Re: CI and test improvements

From: Justin Pryzby <pryzby(at)telsasoft(dot)com>
To: Andres Freund <andres(at)anarazel(dot)de>
Cc: Andrew Dunstan <andrew(at)dunslane(dot)net>, Thomas Munro <thomas(dot)munro(at)gmail(dot)com>, pgsql-hackers(at)lists(dot)postgresql(dot)org, Noah Misch <noah(at)leadboat(dot)com>, Michael Paquier <michael(at)paquier(dot)xyz>, Anastasia Lubennikova <lubennikovaav(at)gmail(dot)com>, Tom Lane <tgl(at)sss(dot)pgh(dot)pa(dot)us>, Robert Haas <robertmhaas(at)gmail(dot)com>, Melanie Plageman <melanieplageman(at)gmail(dot)com>, Peter Eisentraut <peter(dot)eisentraut(at)enterprisedb(dot)com>, Daniel Gustafsson <daniel(at)yesql(dot)se>, samay sharma <smilingsamay(at)gmail(dot)com>
Subject: Re: CI and test improvements
Date: 2022-11-13 23:53:04
Message-ID: 20221113235303.GA26337@telsasoft.com
Views: Raw Message | Whole Thread | Download mbox | Resend email
Thread:
Lists: pgsql-hackers

On Fri, Nov 04, 2022 at 06:59:46PM -0700, Andres Freund wrote:
> Hi,
>
> On 2022-11-04 18:54:12 -0500, Justin Pryzby wrote:
> > Subject: [PATCH 1/8] meson: PROVE is not required
> > Subject: [PATCH 3/8] meson: rename 'main' tasks to 'regress' and 'isolation'
>
> Pushed, thanks for the patches.

Thanks.

> > diff --git a/.cirrus.yml b/.cirrus.yml
> > index 9f2282471a9..99ac09dc679 100644
> > --- a/.cirrus.yml
> > +++ b/.cirrus.yml
> > @@ -451,12 +451,20 @@ task:
> >
> > build_script: |
> > vcvarsall x64
> > - ninja -C build
> > + ninja -C build |tee build/meson-logs/build.txt
> > + REM Since pipes lose exit status of the preceding command, rerun compilation,
> > + REM without the pipe exiting now if it fails, rather than trying to run checks
> > + ninja -C build > nul
>
> This seems mighty grotty :(. but I guess it's quick enough not worry about,
> and I can't come up with a better plan.
>
> It doesn't seem quite right to redirect into meson-logs/ to me, my
> interpretation is that that's "meson's namespace". Why not just store it in
> build/?

I put it there so it'd be included with the build artifacts.
Maybe it's worth adding a separate line to artifacts for stuff like
this, and ccache log ?

> > From e85fe83fd8a4b4c79a96d2bf66cd6a5e1bdfcd1e Mon Sep 17 00:00:00 2001
> > From: Justin Pryzby <pryzbyj(at)telsasoft(dot)com>
> > Date: Sat, 26 Feb 2022 19:34:35 -0600
> > Subject: [PATCH 5/8] cirrus: build docs as a separate task..
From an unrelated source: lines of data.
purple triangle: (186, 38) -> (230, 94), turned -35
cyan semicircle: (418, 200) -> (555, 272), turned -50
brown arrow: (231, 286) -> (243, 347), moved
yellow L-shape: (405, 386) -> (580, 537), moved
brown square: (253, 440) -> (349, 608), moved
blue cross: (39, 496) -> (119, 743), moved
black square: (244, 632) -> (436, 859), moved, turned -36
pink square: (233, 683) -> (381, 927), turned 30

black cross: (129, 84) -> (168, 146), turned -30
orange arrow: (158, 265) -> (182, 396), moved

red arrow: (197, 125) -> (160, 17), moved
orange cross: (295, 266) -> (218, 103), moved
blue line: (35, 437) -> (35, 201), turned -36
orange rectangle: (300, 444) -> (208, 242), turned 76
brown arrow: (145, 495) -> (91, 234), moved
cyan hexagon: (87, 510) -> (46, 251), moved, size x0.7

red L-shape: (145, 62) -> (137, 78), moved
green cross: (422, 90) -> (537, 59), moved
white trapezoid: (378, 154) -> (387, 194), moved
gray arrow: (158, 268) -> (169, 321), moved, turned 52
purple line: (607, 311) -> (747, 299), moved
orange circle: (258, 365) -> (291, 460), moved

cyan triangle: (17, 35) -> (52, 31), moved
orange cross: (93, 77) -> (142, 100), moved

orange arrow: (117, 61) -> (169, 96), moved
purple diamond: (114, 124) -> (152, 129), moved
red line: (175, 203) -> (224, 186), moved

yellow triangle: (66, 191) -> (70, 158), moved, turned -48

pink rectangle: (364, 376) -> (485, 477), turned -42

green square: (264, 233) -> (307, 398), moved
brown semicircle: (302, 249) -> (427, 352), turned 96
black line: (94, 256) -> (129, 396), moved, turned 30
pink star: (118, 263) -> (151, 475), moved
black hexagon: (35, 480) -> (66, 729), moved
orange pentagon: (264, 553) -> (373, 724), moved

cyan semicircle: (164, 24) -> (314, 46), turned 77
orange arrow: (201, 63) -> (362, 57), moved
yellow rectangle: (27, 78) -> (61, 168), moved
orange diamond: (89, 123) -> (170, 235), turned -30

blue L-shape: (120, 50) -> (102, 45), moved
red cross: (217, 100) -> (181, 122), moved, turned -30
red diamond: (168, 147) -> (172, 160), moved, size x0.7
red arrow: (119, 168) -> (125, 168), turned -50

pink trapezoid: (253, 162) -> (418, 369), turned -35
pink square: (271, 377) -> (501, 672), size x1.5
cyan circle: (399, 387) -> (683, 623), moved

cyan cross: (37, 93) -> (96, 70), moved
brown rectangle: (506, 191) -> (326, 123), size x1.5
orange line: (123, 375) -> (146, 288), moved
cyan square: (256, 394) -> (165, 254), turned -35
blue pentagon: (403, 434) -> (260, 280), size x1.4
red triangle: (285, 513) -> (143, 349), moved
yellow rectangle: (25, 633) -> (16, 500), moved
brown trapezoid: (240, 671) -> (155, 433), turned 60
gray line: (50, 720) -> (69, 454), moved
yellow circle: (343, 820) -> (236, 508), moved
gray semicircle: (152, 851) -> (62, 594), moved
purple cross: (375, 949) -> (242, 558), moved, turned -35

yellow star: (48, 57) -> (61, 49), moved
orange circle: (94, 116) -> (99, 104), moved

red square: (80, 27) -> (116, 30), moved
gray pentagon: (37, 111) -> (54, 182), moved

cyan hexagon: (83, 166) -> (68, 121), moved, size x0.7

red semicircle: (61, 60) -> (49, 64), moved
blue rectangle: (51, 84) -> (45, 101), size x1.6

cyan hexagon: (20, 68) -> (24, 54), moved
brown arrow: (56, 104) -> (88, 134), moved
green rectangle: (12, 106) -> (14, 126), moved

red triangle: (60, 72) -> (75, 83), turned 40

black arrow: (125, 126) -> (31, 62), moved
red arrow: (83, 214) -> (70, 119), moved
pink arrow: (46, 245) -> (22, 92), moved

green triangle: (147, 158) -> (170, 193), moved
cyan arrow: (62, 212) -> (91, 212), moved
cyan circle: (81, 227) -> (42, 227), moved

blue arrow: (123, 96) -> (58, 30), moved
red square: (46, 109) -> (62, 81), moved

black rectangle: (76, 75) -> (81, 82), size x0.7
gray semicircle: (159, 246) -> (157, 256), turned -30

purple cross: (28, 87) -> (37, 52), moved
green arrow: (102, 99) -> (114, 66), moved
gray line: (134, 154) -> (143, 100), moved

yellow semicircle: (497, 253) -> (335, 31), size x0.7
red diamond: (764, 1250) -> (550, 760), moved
> > + # Exercise HTML and other docs:
> > + ninja_docs_build_script: |
> > + mkdir build.ninja
> > + cd build.ninja
>
> Perhaps build-ninja instead? build.ninja is the filename for ninja's build
> instructions, so it seems a bit confusing.

Sure.

Do you think building docs with both autoconf and meson is what's
desirable here ?

I'm not sure if this ought to be combined with/before/after your "move
compilerwarnings task to meson" patch? (Regarding that patch: I
mentioned that it shouldn't use ccache -C, and it should use
meson_log_artifacts.)

> > From: Justin Pryzby <pryzbyj(at)telsasoft(dot)com>
> > Date: Tue, 26 Jul 2022 20:30:02 -0500
> > Subject: [PATCH 6/8] cirrus/ccache: add explicit cache keys..
> >
> > Since otherwise, building with ci-os-only will probably fail to use the
> > normal cache, since the cache key is computed using both the task name
> > and its *index* in the list of caches (internal/executor/cache.go:184).
>
> Seems like this would potentially better addressed by reporting a bug to the
> cirrus folks?

You said that before, but I don't think so - since they wrote code to do
that, it's odd to file a bug that says that the behavior is wrong. I am
curious why, but it seems delibrate.

https://www.postgresql.org/message-id/20220828171029.GO2342%40telsasoft.com

> There's enough copies of this to make it worth deduplicating. If we
> use something like fingerprint_script: echo
> ccache/$CIRRUS_BRANCH/$CIRRUS_OS we can use a yaml ref?
I'll look into it...

> I think you experimented with creating a 'base' ccache dir (e.g. on the master
> branch) and then using branch specific secondar caches?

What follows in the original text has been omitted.